Data supplied:
::::::::

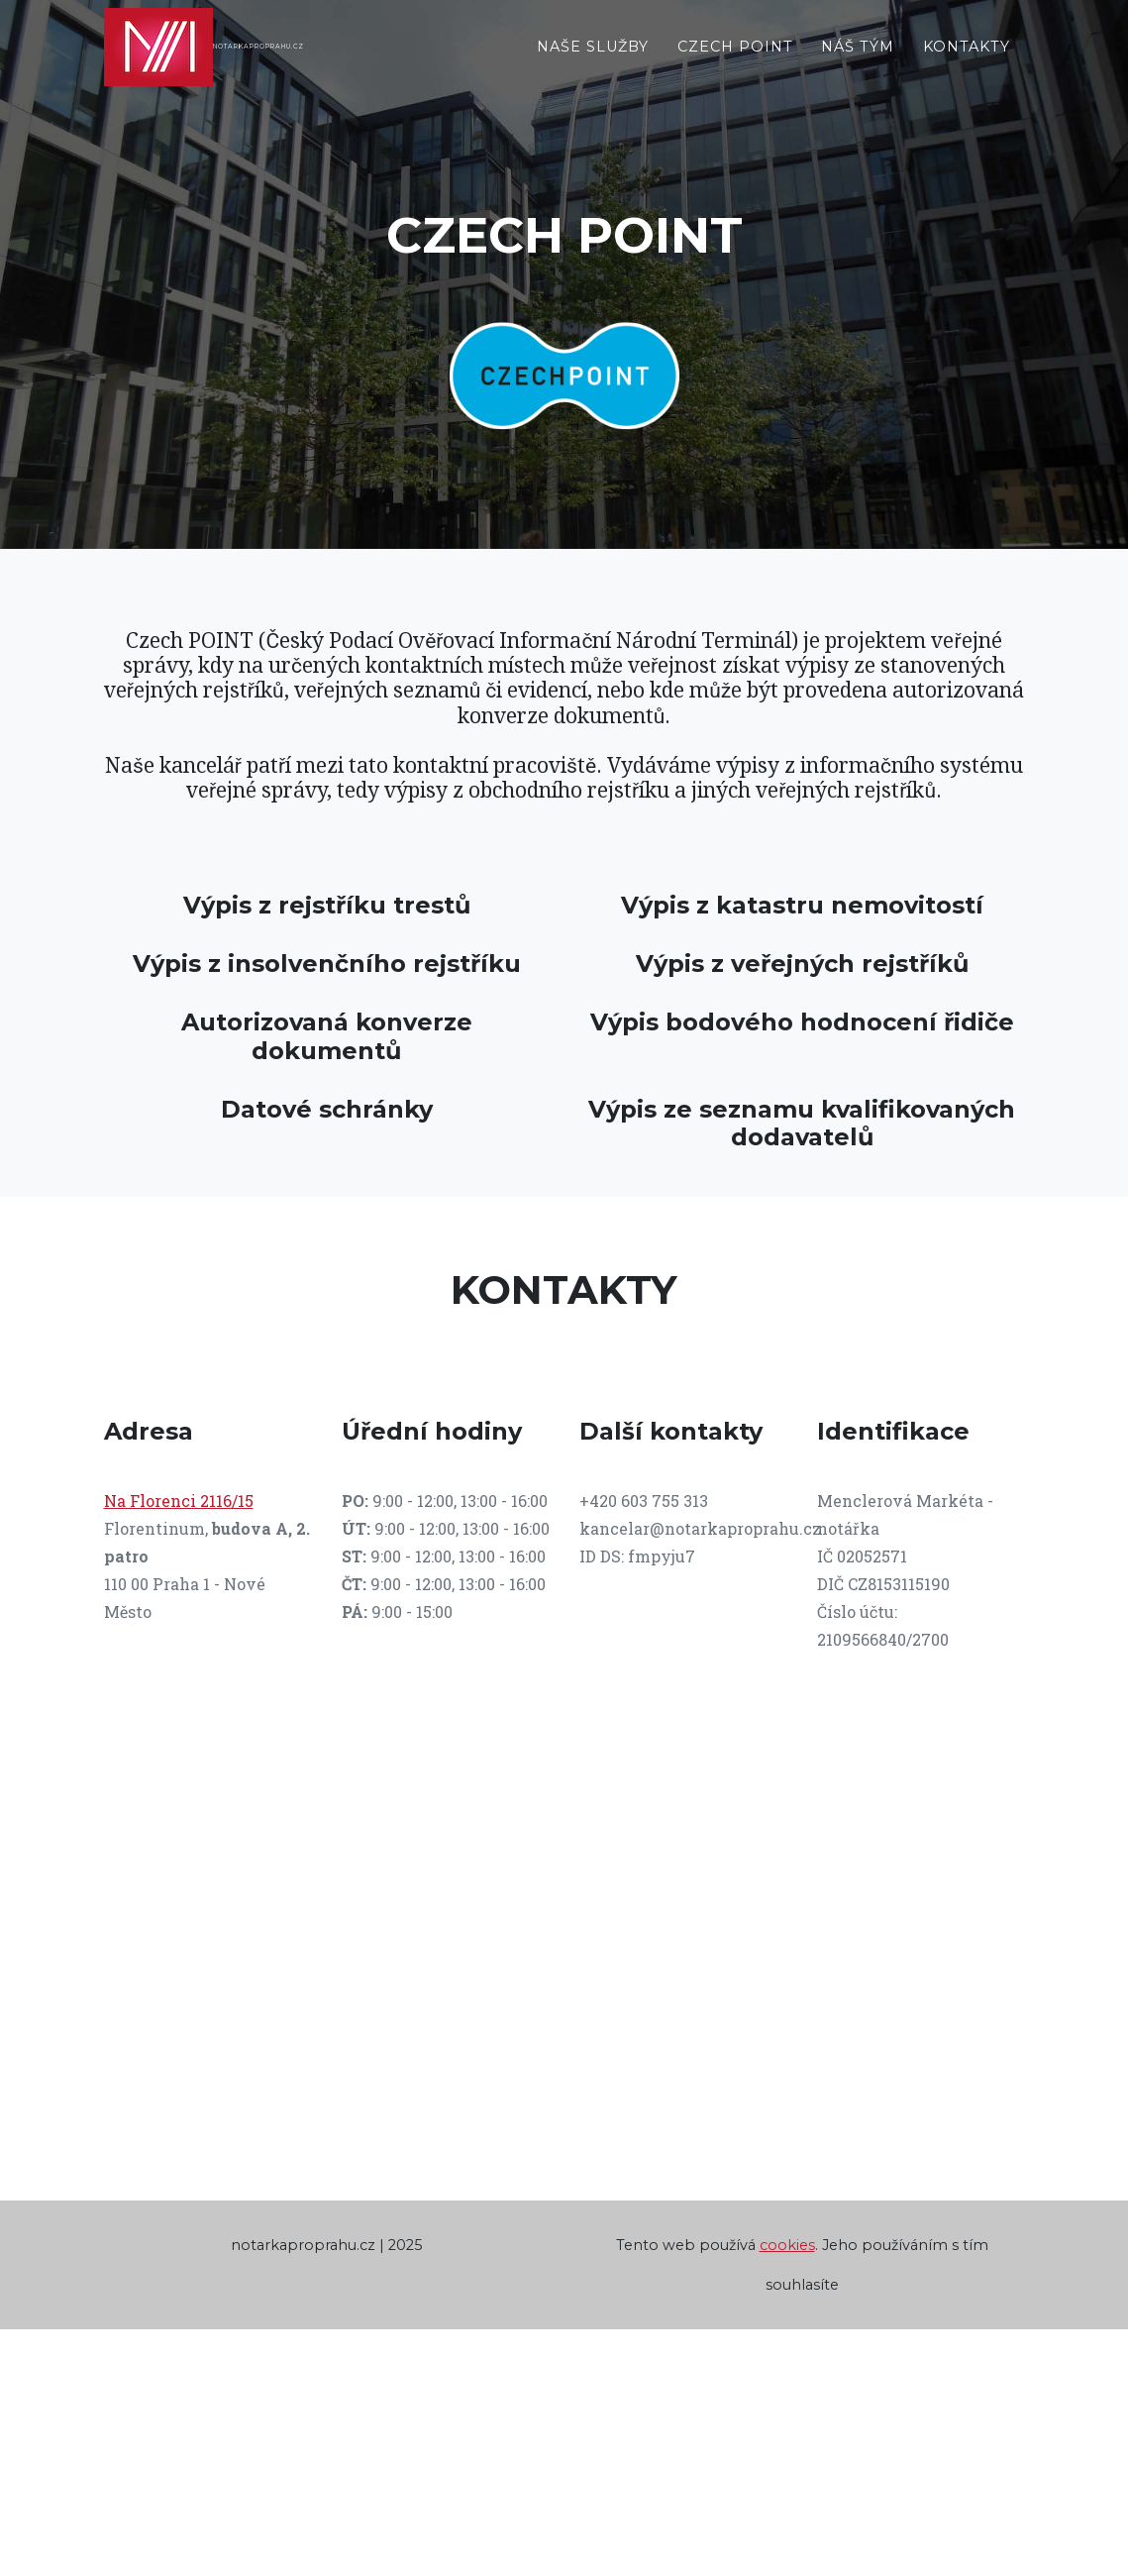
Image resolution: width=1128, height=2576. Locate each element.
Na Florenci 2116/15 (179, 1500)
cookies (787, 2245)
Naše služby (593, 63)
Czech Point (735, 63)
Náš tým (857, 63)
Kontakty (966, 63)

::::::::

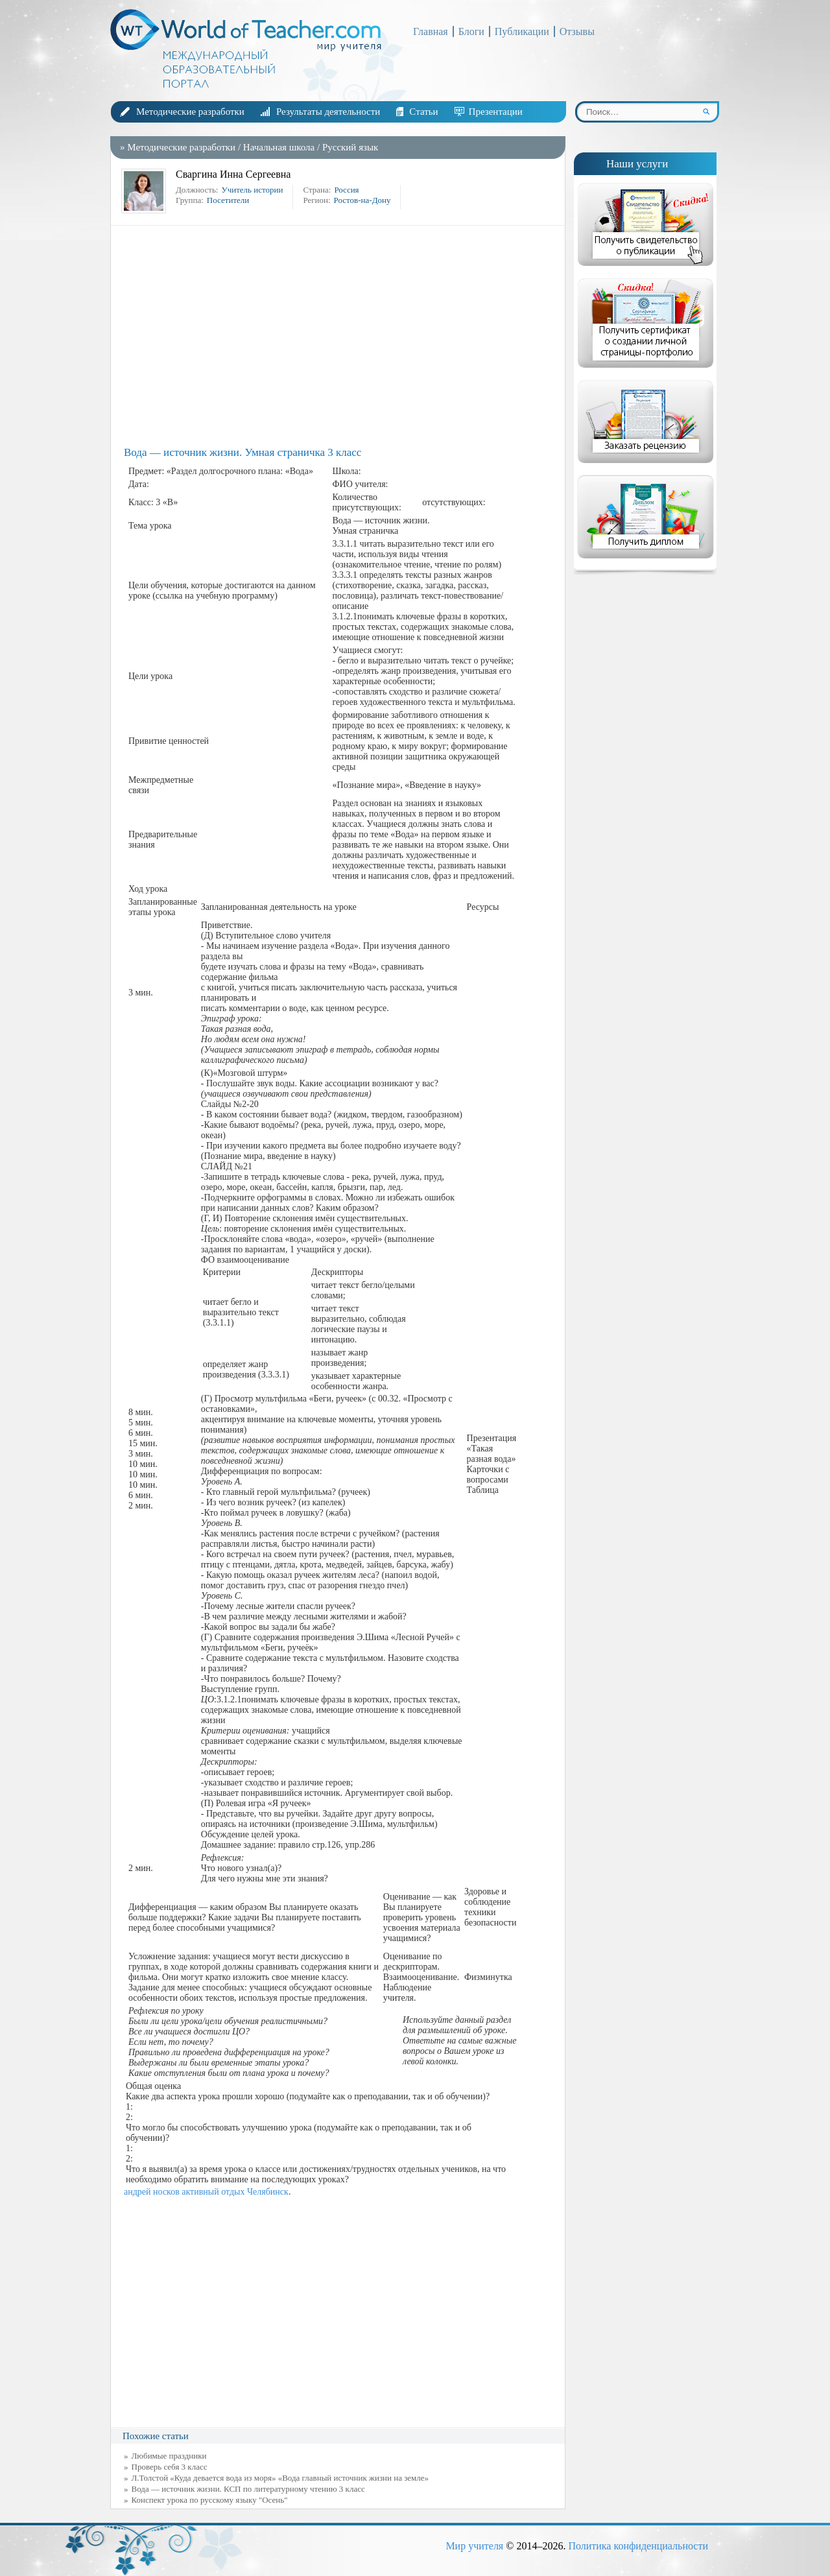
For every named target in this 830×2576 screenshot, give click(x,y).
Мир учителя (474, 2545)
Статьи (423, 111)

::::::::

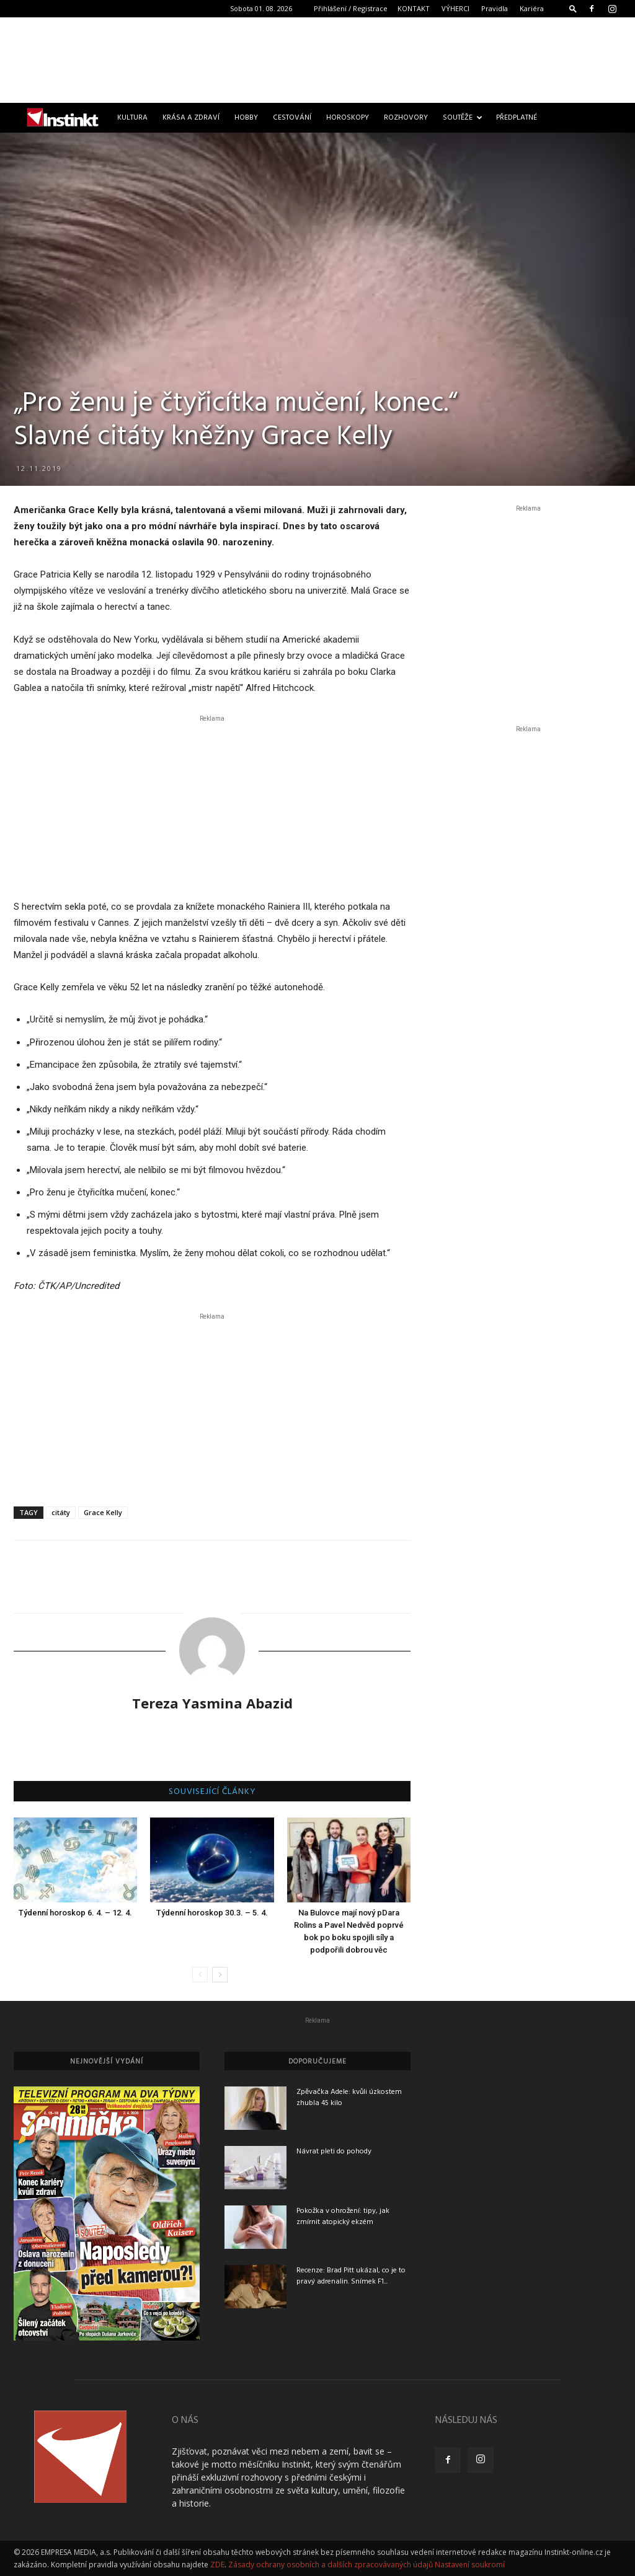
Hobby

::::::::

Exercise details: Write out, from the lines above, only those from the line with "cookies (787, 2245)" to the line with "Kontakty (966, 63)", exactly as given, including the first and the last.

Answer to this task:
cookies (787, 2245)
Naše služby (593, 63)
Czech Point (735, 63)
Náš tým (857, 63)
Kontakty (966, 63)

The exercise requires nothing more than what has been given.